Y Sok Khy, head of the anti-terrorism police, said last month that his department had been assigned the case by the National Police Commissariat, which acted on an order to investigate from the Phnom Penh Municipal Court. The court was ostensibly investigating the defamation suit brought by political activist Thy Sovantha, who is mentioned in an unfavorable light in the recordings.
The circular explanations have proven unsatisfactory to many.
“A defamation case should not have been sent to the anti-terrorism and transnational crime department,” said Am Sam Ath, technical supervisor for rights group Licadho.
“It’s the first time I’ve seen it, and it’s really strange,” he said, adding, however, that there was an escalation in the arbitrary use of various judicial forces in cases connected to the opposition.
Thida Khus, a prominent women’s rights advocate and vocal supporter of Ms. Chandaraty, also expressed confusion over the assignment.
“It is…very unusual,” she said with a mirthless laugh. “They are using the wrong department to investigate this kind of problem.”
The involvement of the anti-terrorism police was the first piece in a mounting body of proof that Ms. Chandaraty is a victim in a political game, being abused by a corrupt and politically controlled judicial system, she added.
“It can be used against you to create a situation where they can coerce you,” she said, adding that the way the case had been pursued was starkly different from some cases involving much more severe crimes.

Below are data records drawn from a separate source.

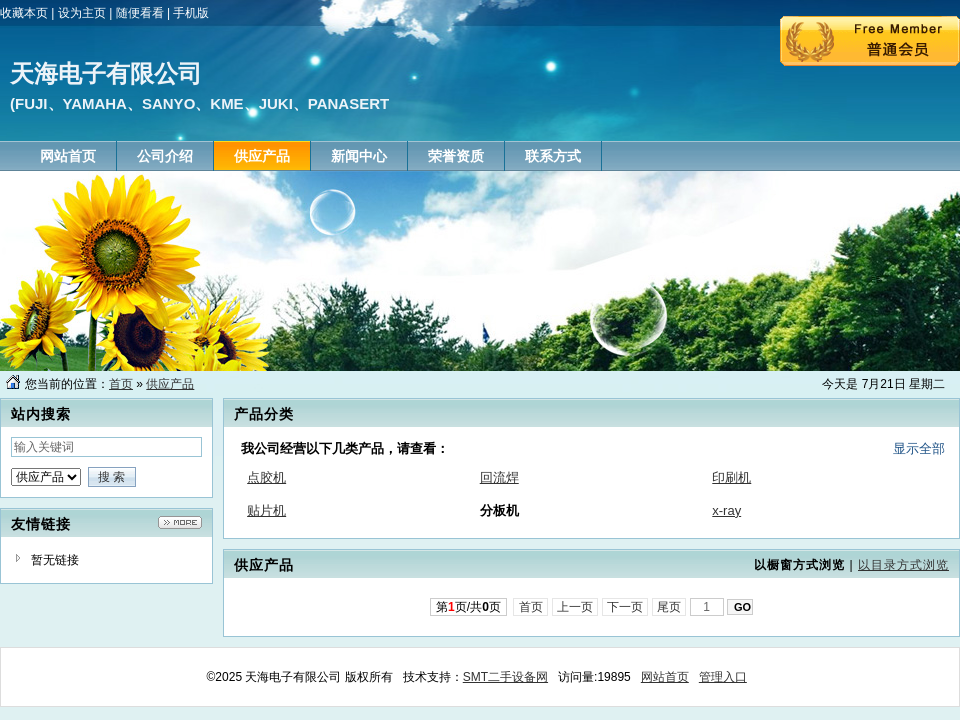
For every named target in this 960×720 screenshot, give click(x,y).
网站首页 (665, 677)
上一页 (575, 607)
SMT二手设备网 (505, 677)
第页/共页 (468, 607)
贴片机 (266, 510)
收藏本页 (24, 13)
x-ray (726, 510)
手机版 (191, 13)
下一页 (625, 607)
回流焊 (499, 477)
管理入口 (723, 677)
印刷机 (731, 477)
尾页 (669, 607)
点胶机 (266, 477)
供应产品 (170, 384)
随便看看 (140, 13)
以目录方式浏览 (903, 565)
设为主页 (82, 13)
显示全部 (919, 448)
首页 (121, 384)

“There are many other serious cases that need attention—that need to be investigated,” she said. “The case is baseless.”
The relentless pursuit of Ms. Chandaraty, combined with calls from top-level CPP officials for Mr. Sokha to answer questions about his love life, have left few questions about the political motivations driving the case.
Prime Minister Hun Sen weighed in on the case himself in March, claiming that he had his own photographic proof of the affair saved on his smartphone, going on to lambast Ms. Chandaraty for denying it and to taunt Mr. Sokha.

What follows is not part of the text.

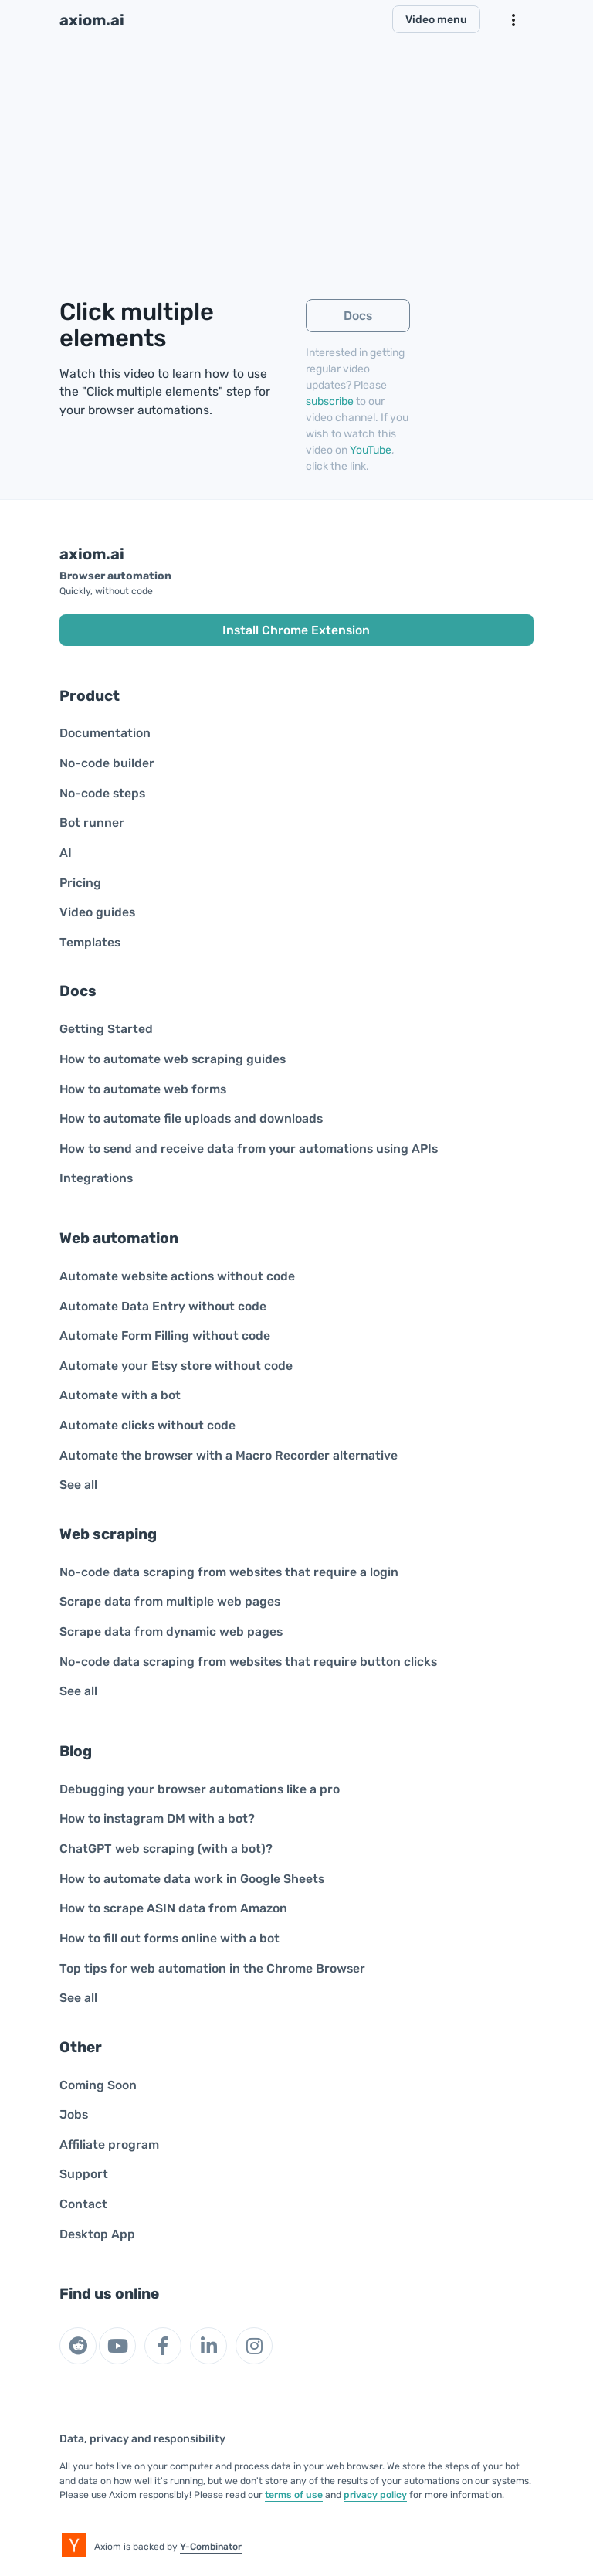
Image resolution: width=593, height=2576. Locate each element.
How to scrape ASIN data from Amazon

The hypocrisy of the CPP sounding a moral alarm over the case has not been lost on political observers, given the party’s own history with high-ranking officials finding themselves at the center of rumored sex scandals.

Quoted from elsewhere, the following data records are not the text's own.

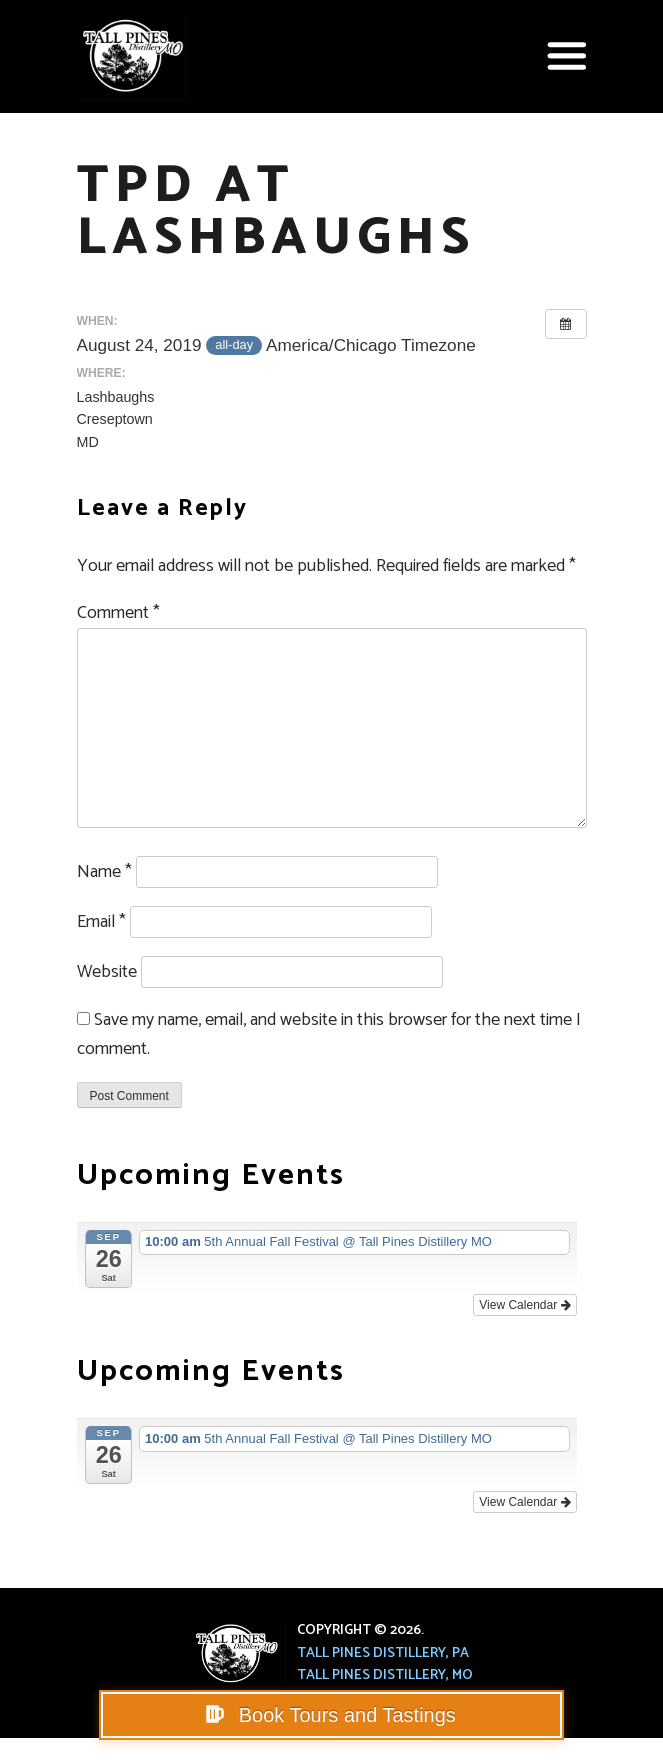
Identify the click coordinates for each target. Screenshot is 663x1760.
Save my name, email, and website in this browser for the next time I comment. (329, 1034)
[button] (567, 56)
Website (107, 972)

Mr. Hun Sen was himself alleged to have had an affair with dancer and starlet Piseth Pilika, who was murdered by a masked gunman in 1999 in a case that remains unsolved, despite intense public pressure.
French magazine L’Express published an article about diary entries written by Piseth Pilika in the lead-up to her murder, in which she says she was warned that the prime minister’s wife, Bun Rany, was furious and planned to have her killed. Both Mr. Hun Sen and the first lady vigorously denied the claims.
The main use of government resources in that case appears to have been to deny the claims, whereas the officials involved in the frantic investigation into Mr. Sokha’s sex scandal have gone out of their way to provide a blow-by-blow account of their findings.
Deputy municipal court prosecutor Sieng Sok wasted no time on Monday filling in reporters on the details of Ms. Chandaraty’s confession, with the court issuing a statement on Wednesday justifying the release of details of an ongoing investigation because of public interest in the case.
The municipal prosecutor’s office stated that Ms. Chandaraty “admitted that she really had a relationship with Kem Sokha and admitted that the voices in the recordings were hers. She denied this recording before because she was instructed to do so by Kem Sokha.”
Labeling the entire scenario a “farce,” Chak Sopheap, head of the Cambodian Center for Human Rights, said keeping the case in the public eye was a strategic move.
“I believe the Cambodian people have had enough of these cheap games which are designed to trick us into forgetting about the serious human rights issues plaguing Cambodia,” she said via email.
“This is essentially a private matter, and the fact that so many state resources are being put into this investigation underlines how this is nothing more than a politically motivated witch hunt.”